--- TASK TO CARRY OUT ---
Word for word, restate the entries below and exclude every image.

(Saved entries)
■ ■ ■ ■

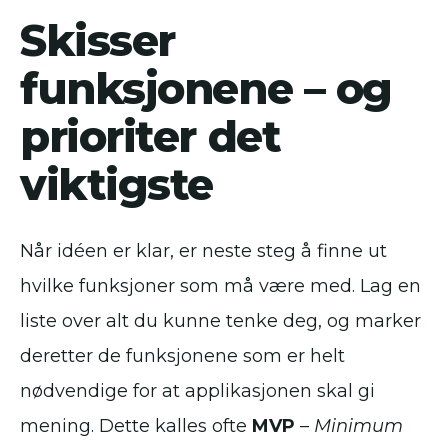
Skisser
funksjonene – og
prioriter det
viktigste
Når idéen er klar, er neste steg å finne ut
hvilke funksjoner som må være med. Lag en
liste over alt du kunne tenke deg, og marker
deretter de funksjonene som er helt
nødvendige for at applikasjonen skal gi
mening. Dette kalles ofte
MVP
–
Minimum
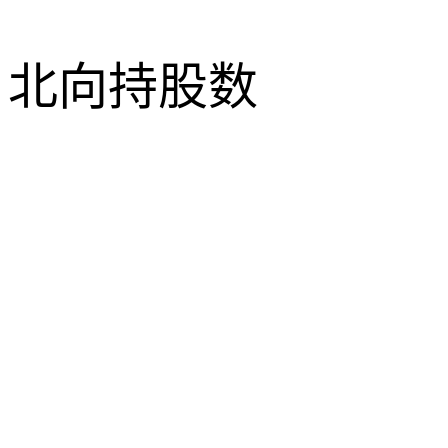
北向持股数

■ ■ ■ ■

--- SOLVED EXERCISE ---
Skisser
funksjonene – og
prioriter det
viktigste
Når idéen er klar, er neste steg å finne ut
hvilke funksjoner som må være med. Lag en
liste over alt du kunne tenke deg, og marker
deretter de funksjonene som er helt
nødvendige for at applikasjonen skal gi
mening. Dette kalles ofte
MVP
–
Minimum
北向持股数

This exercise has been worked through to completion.